- WHAT IS BEING ASKED -
Scan the data. Collect each line that contains the word "techniques".
________
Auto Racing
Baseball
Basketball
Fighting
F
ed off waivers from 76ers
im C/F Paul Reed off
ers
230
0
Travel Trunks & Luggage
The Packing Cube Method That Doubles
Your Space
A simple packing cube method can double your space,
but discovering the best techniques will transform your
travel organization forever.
________
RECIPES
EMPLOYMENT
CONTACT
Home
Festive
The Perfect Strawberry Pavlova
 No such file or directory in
________
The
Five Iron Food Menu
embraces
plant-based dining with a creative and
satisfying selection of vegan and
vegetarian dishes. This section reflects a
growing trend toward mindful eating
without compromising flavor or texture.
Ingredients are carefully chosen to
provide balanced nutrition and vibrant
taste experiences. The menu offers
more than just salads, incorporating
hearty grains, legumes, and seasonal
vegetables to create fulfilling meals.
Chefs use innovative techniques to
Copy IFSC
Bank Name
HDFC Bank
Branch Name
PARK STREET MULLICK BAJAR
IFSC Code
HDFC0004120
________
- SOLUTION TO THIS TASK -
but discovering the best techniques will transform your
Chefs use innovative techniques to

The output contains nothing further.